Ketika hutan di ujung kampung digunduli habis, Walid bersabda, “Itu bukan penebangan, itu pembersihan energi negatif.” Katanya, pohon-pohon itu terlalu tua dan sudah tidak produktif. Maka biarlah berganti dengan perumahan subsidi yang segar dan menjanjikan.
Walid sangat peduli pada sungai. Ia bahkan sering mengadakan rapat darurat ketika air sungai berubah keruh. Tapi bukan untuk mencari solusi. Rapat itu hanya untuk menunjuk siapa yang layak disalahkan. Biasanya si pemuda yang iseng cuci motor di hulu. Padahal backhoe yang meratakan tebing sungai di belakang rumah Walid? “Itu bukan merusak, itu revitalisasi!”
Dia pernah bikin program tanam sejuta pohon. Hebat, kan? Sayangnya, dari sejuta itu, cuma tujuh yang ditanam. Sisanya dijadikan spanduk acara. Dan ketujuh pohon itu ditanam di sekitar balai kampung, supaya bisa difoto dari banyak sudut. Karena dalam dunia Walid, lingkungan yang baik adalah lingkungan yang fotogenik.

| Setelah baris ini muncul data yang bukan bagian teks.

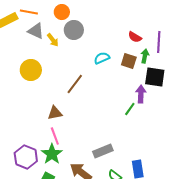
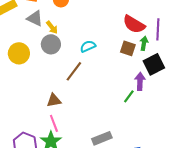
gray circle: (74, 30) -> (51, 44), moved
red semicircle: (135, 37) -> (134, 24), size x1.6
cyan semicircle: (102, 58) -> (88, 46), moved
yellow circle: (31, 70) -> (19, 53), moved
black square: (155, 77) -> (154, 64), turned -35

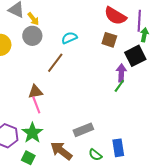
green arrow: (144, 43) -> (144, 35), moved
green line: (129, 96) -> (119, 86), moved
pink line: (54, 123) -> (36, 105), moved

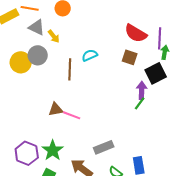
gray circle: (32, 36) -> (38, 55), moved
brown line: (55, 63) -> (70, 69), moved, turned -35
pink line: (36, 105) -> (72, 115), moved, turned -48

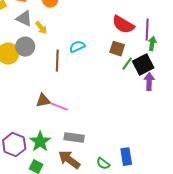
purple arrow: (142, 90) -> (149, 82), moved
green line: (140, 103) -> (127, 64), moved
gray rectangle: (104, 147) -> (74, 138), moved, turned 30

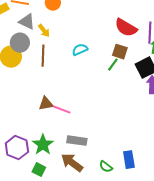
gray circle: (25, 47) -> (20, 43), moved
brown line: (57, 61) -> (43, 56), moved
green line: (127, 64) -> (113, 65), moved

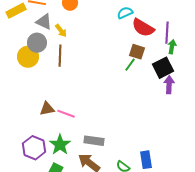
cyan semicircle: (80, 50) -> (125, 13), moved
brown triangle: (46, 104) -> (47, 109), moved
pink line: (62, 110) -> (66, 114), moved

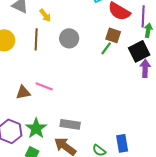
yellow arrow: (61, 31) -> (45, 15), moved
gray circle: (37, 43) -> (69, 38), moved
pink line: (66, 114) -> (44, 86), moved

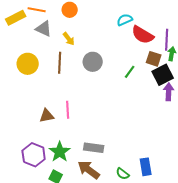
brown square: (113, 35) -> (154, 59), moved
pink line: (44, 86) -> (68, 110), turned 66

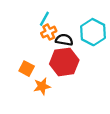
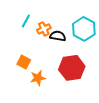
cyan line: (44, 19) -> (26, 21), moved
red hexagon: (64, 62) -> (72, 68), moved

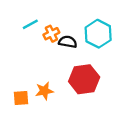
cyan line: (26, 21) -> (30, 24), turned 32
orange square: (24, 62) -> (21, 98), moved, turned -32

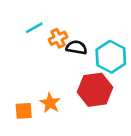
cyan hexagon: (98, 34) -> (111, 57), moved
orange star: (44, 91) -> (50, 103), turned -30

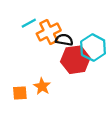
orange cross: (58, 38) -> (49, 32), size x1.5
red hexagon: (95, 90) -> (75, 60), moved

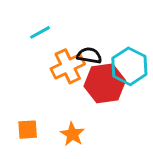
orange cross: (49, 32) -> (68, 66), moved
orange star: (42, 86) -> (72, 134), moved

Ketika banjir datang akibat drainase buntu dan tanah resapan berubah jadi lahan parkir—Walid tampil di depan kamera. “Ini ujian dari alam. Kita harus introspeksi.” Lalu dia menyuruh warga gotong-royong bersihkan parit, sementara ia duduk memberi motivasi spiritual dari atas kursi plastik oranye.
Walid tak suka dikritik. Pernah ada mahasiswa pulang dari kota, bawa konsep eco-village ke kampung. Walid langsung geleng-geleng. “Itu terlalu kota. Di sini kita pakai kearifan lokal,” katanya, sambil menyetujui pembangunan resort di pinggir bukit. “Untuk kesejahteraan!” tambahnya—dengan penuh wibawa dan aroma kopi sachet.
Tapi ya begitulah. Di kampung saya, Walid adalah segalanya. Ketika bumi menangis, Walid tertawa. Katanya, “Lingkungan itu penting, tapi lebih penting lagi narasi kepedulian kita tentang lingkungan.” Kalimat itu kini diabadikan di baliho depan kantor desa, berdampingan dengan foto Walid sedang menanam pohon mangga pakai jas hujan dan sepatu kulit.
Maka selamat datang di kampung saya. Di mana hutan bisa ditebang asal ada niat baik. Di mana sungai boleh dialihkan asal ada plang proyek. Dan di mana Walid selalu benar, bahkan saat bumi berkata lain.